I have two large tables that I am joining using an intermediate mapping table (details of structure below).
I am trying to join all three on t1.date = t2.date
and t1.id_a = int.id_a
and int.id_b = t2.id_b
I also have a where clause that restricts the data to a very specific range of the date column (result set is ~25k rows).
Running either the join of table 1 and the int table (with where clause) or the join of table 2 with the int table (with where clause) takes literally 2 seconds each. It should then be trivial to join these two results sets that are around 37k rows for table 1 and 200k rows for table 2.
Instead it consistently takes 8 minutes for this query:
select t1.date, t1.id_b, t1.other_cols, t2.other_cols
from t1
inner join t_int on t1.id_a = t_int.id_a
inner join t_2 on t2.date = t1.date and t2.id_b = t_int.id_b
where t1.date between '2018-10-21' and '2018-12-10'
In the estimated (and actual) execution plan, SQL Server says it will do:
- clustered index seek on t1, seeking my date range (cost 33%)

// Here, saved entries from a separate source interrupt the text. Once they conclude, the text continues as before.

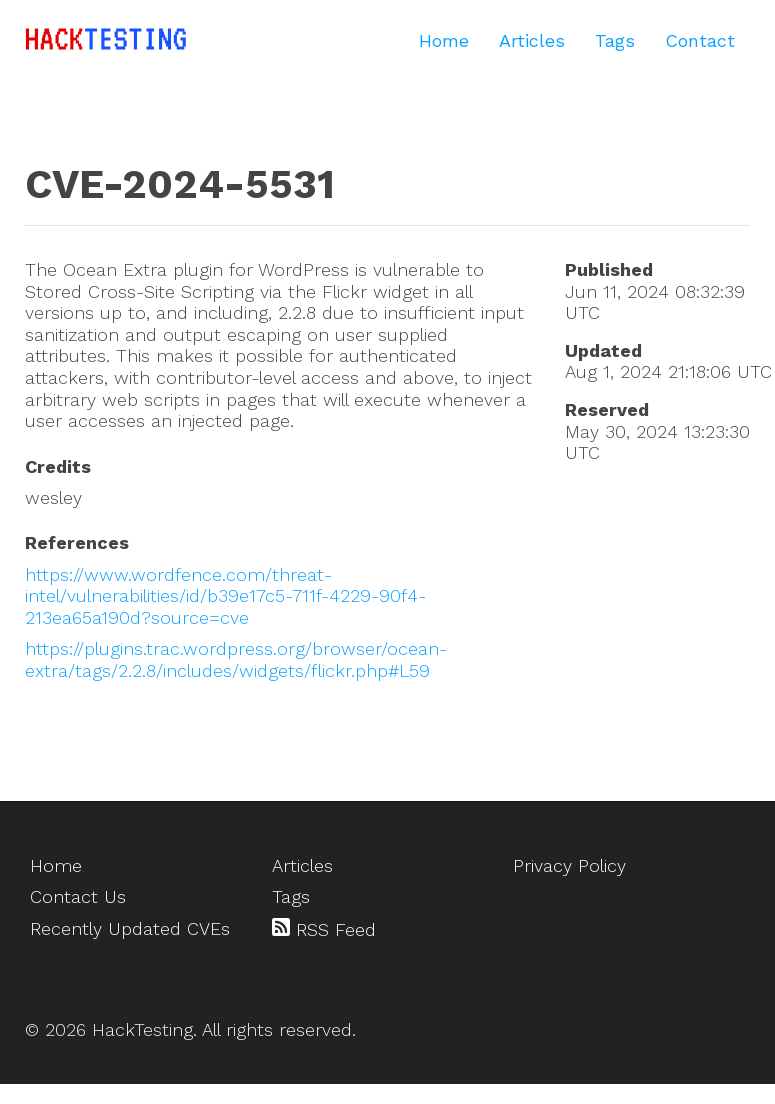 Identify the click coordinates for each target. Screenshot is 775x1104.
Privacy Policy (569, 865)
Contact (700, 40)
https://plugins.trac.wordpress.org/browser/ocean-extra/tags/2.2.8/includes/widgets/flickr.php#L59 (236, 659)
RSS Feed (324, 929)
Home (444, 40)
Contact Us (78, 896)
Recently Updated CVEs (130, 928)
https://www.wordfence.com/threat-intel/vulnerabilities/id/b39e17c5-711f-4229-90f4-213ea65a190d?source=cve (225, 596)
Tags (615, 40)
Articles (532, 40)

- compute scalar t.id_a (cost 0%)
- clustered index seek on t2, seeking my date range (cost 33%)
- nested loop to join [2] and [3] (cost 0%)
- non clustered index seek on t_int, seeking t_int.id_a = t1.id_a and t_int.id_b = t2.id_b (cost 33%)
- nested loop to join [4] and [5] (cost 0%)
- compute scalar t.date, t_int.id_b (cost 0%)
Table 1:
date,
id_a,
other columns
(3.2m rows, date and id_a are primary key w clustered index)
Table 2:
date,
id_b,
other columns
(18.5m rows, date and id_b are primary key w clustered index)
Mapping table:
id_a,
id_b,
other columns
(35k rows, id_b is primary key w clustered index, additional non_clustered index on [id_a, id_b, other_col
])
There are no other indexes and no constraints at all (apart from the mentioned primary key constraints).
I have already rebuilt the index on t2
Can anyone help with what I need to do?
I had already rebuilt the index on t2 because it was fragmented. But I hadn't rebuilt the index on t1 or t_int since they looked fine.
Thanks to Mohammad Mohabbati's suggestion in the comments, I rebuilt them all and the query now runs in less than 1 second.
So the answer here, which may be useful to others with similar problems, is "rebuild all the indexes, even if they look fine"